_WHAT THE TASK ASKS:_
Your answer should contain every line of the records, transcribed word for word.

EXCERPTED RECORDS section start

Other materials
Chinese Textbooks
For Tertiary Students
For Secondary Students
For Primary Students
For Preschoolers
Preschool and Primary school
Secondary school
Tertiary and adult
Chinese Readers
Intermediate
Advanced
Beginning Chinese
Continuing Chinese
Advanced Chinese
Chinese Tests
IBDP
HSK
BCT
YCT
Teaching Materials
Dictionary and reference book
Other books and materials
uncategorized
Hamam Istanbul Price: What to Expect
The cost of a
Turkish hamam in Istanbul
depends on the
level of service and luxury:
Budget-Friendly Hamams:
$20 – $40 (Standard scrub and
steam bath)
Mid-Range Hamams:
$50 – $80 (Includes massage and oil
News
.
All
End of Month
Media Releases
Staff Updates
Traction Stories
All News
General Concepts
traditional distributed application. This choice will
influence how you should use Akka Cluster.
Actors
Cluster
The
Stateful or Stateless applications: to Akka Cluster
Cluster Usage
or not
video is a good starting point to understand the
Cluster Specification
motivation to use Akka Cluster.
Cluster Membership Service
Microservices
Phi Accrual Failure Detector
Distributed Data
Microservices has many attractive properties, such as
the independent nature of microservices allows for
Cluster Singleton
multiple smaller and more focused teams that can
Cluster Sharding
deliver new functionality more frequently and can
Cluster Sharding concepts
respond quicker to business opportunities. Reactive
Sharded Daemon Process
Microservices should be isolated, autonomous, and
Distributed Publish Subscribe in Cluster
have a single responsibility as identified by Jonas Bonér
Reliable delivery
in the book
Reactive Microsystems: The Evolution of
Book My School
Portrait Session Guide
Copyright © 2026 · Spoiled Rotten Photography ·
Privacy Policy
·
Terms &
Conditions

EXCERPTED RECORDS section end

_RESULT:_
Other materials
Chinese Textbooks
For Tertiary Students
For Secondary Students
For Primary Students
For Preschoolers
Preschool and Primary school
Secondary school
Tertiary and adult
Chinese Readers
Intermediate
Advanced
Beginning Chinese
Continuing Chinese
Advanced Chinese
Chinese Tests
IBDP
HSK
BCT
YCT
Teaching Materials
Dictionary and reference book
Other books and materials
uncategorized
Hamam Istanbul Price: What to Expect
The cost of a
Turkish hamam in Istanbul
depends on the
level of service and luxury:
Budget-Friendly Hamams:
$20 – $40 (Standard scrub and
steam bath)
Mid-Range Hamams:
$50 – $80 (Includes massage and oil
News
.
All
End of Month
Media Releases
Staff Updates
Traction Stories
All News
General Concepts
traditional distributed application. This choice will
influence how you should use Akka Cluster.
Actors
Cluster
The
Stateful or Stateless applications: to Akka Cluster
Cluster Usage
or not
video is a good starting point to understand the
Cluster Specification
motivation to use Akka Cluster.
Cluster Membership Service
Microservices
Phi Accrual Failure Detector
Distributed Data
Microservices has many attractive properties, such as
the independent nature of microservices allows for
Cluster Singleton
multiple smaller and more focused teams that can
Cluster Sharding
deliver new functionality more frequently and can
Cluster Sharding concepts
respond quicker to business opportunities. Reactive
Sharded Daemon Process
Microservices should be isolated, autonomous, and
Distributed Publish Subscribe in Cluster
have a single responsibility as identified by Jonas Bonér
Reliable delivery
in the book
Reactive Microsystems: The Evolution of
Book My School
Portrait Session Guide
Copyright © 2026 · Spoiled Rotten Photography ·
Privacy Policy
·
Terms &
Conditions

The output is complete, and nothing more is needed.